Ms. Lau frequently leads marches and demonstrations in favor of greater civil liberties, but now she has a new cause: she wants the government to round up all close family members of SARS patients and quarantine them in remote camps in the territory's northern hills.

"It is important to protect the whole community, and I hope these people will understand," she said; all seven political parties in Hong Kong have endorsed the same position.

Dr. Yeoh said this evening that household members could move into the camps if they wished, but would not be compelled to do so. Over the last 10 days, the government used the so-called holiday camps for the internment of 240 people from a housing complex where nearly 300 other people fell sick, but the 240 people were allowed to go home this morning.

The government here and many governments overseas are setting 10 days as the interval for quarantines because most infected people fall ill during that time. But Hong Kong doctors have reported a few cases involving people who fell sick as long as 16 days after exposure to the virus.

The reluctance to quarantine large numbers of people also reflects the growing view among many doctors here that a quarantine will not work.

"You have to have very good reasons for depriving people of their liberty," said Dr. Anthony Hedley, a professor and former chairman of the department of community medicine at Hong Kong University. "I don't think it would be easy to put together a good case medically for putting another 1,000 people in quarantine."

Most of the initial success stories of quarantines now seem to be running into trouble. Chinese officials admitted on Tuesday that the disease was still spreading on the mainland, although they insisted that it was not spreading as fast as it was two months ago. Vietnam and Singapore acknowledged on Monday that each had a cluster of new cases that appeared to have escaped the quarantine.

Canada appears to have slowed the spread of new cases, but has still been reporting a few new ones each day.

President Bush added SARS last week to the list of diseases for which people can be quarantined in the United States, but did not lay out the mechanics of how this might be done. Dr. Anthony S. Fauci, director of the National Institute of Allergy and Infectious Diseases, said on the ABC program "Good Morning America" on Wednesday morning that he did not anticipate an immediate need to impose such a quarantine, however.

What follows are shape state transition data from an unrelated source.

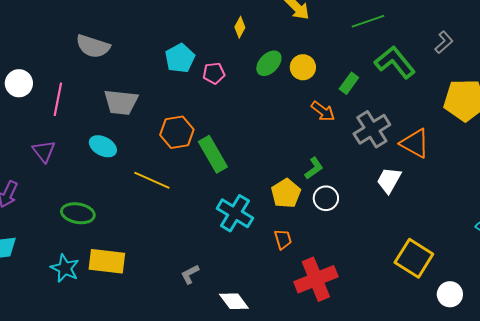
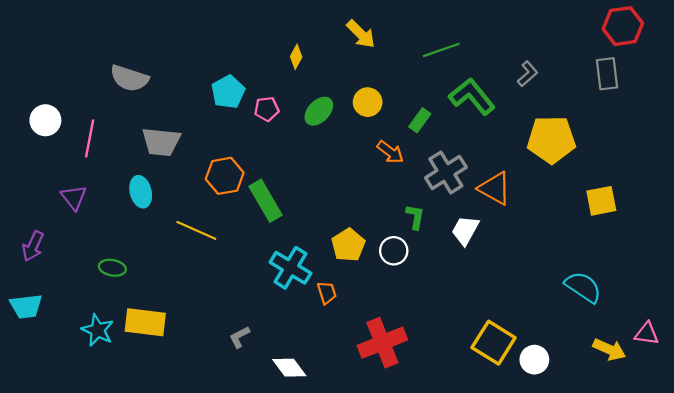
green ellipse: (269, 63) -> (319, 111), moved
cyan ellipse: (103, 146) -> (141, 192), turned 48
green L-shape: (314, 168) -> (415, 217), moved, turned -45
green ellipse: (78, 213) -> (112, 268), size x0.7
orange trapezoid: (283, 239) -> (327, 293), moved
yellow square: (414, 258) -> (494, 343), moved

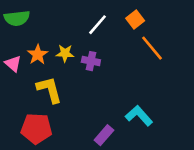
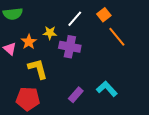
yellow star: (65, 53) -> (50, 33), moved
purple cross: (91, 61) -> (70, 47), size x1.5
purple rectangle: (104, 135) -> (76, 95), moved

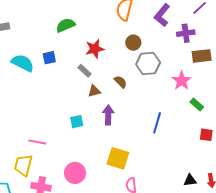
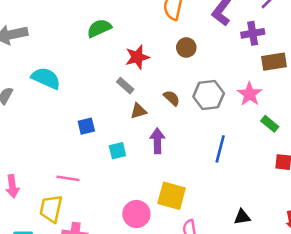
blue square: (49, 58) -> (86, 126), moved
gray hexagon: (148, 63) -> (209, 95), moved
pink circle: (75, 173) -> (136, 214), moved
black triangle: (190, 180) -> (242, 217), moved

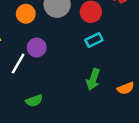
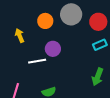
white line: (18, 64) -> (37, 61), turned 48

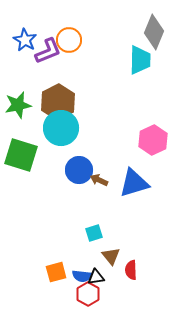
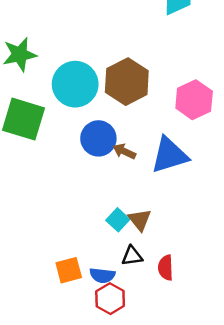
brown hexagon: (58, 102) -> (127, 82), moved
cyan square: (94, 233) -> (118, 220), turned -30
brown triangle: (111, 256) -> (140, 220), moved
black triangle: (96, 277) -> (132, 256), moved

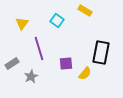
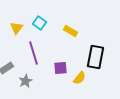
yellow rectangle: (85, 10) -> (70, 31), moved
cyan square: (57, 20) -> (39, 23), moved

SARS patients are easily misdiagnosed as suffering from influenza or some other ailment. This problem was brought home for Hong Kong doctors when a top Hospital Authority administrator here, Dr. Fung Hong, was hospitalized in late March with the suspicion that he had SARS.

He was then misdiagnosed as not having the disease and later released, only to be readmitted last Sunday when he developed pneumonia and turned out to have SARS after all. Dr. Yeoh said this evening that some people could contract the virus that causes SARS and spread it to others without exhibiting the full list of symptoms that the World Health Organization has warned doctors to look for, notably a high fever.

Such disease characteristics can undermine the effectiveness of a quarantine by making it hard to identify everyone who has the disease, said Dr. Malik Peiris, the microbiologist leading SARS investigators at Hong Kong University. "It becomes difficult if there are a significant number of asymptomatic infections," he said.

With nearly 1,000 cases here now, and more than 1,000 more cases over the winter in cities just across the border in mainland China, there are also too many people to quarantine now who might have been in contact with SARS patients, said Dr. Leung Ka-lau, the president of the Public Doctors Association here.

According to the World Health Organization, a few so-called superspreaders can become extremely infectious and spread the disease to many people — Singapore has already traced 91 cases there to one infected woman. That raises the additional tricky question of whether to quarantine large numbers of people with no apparent illnesses in the hope of restricting the movements of a few superspreaders.

"Until we know more about who is a superspreaders, you're probably going to overstep in terms of how many people you quarantine," said Howard Markel, a professor of the history of medicine at the University of Michigan.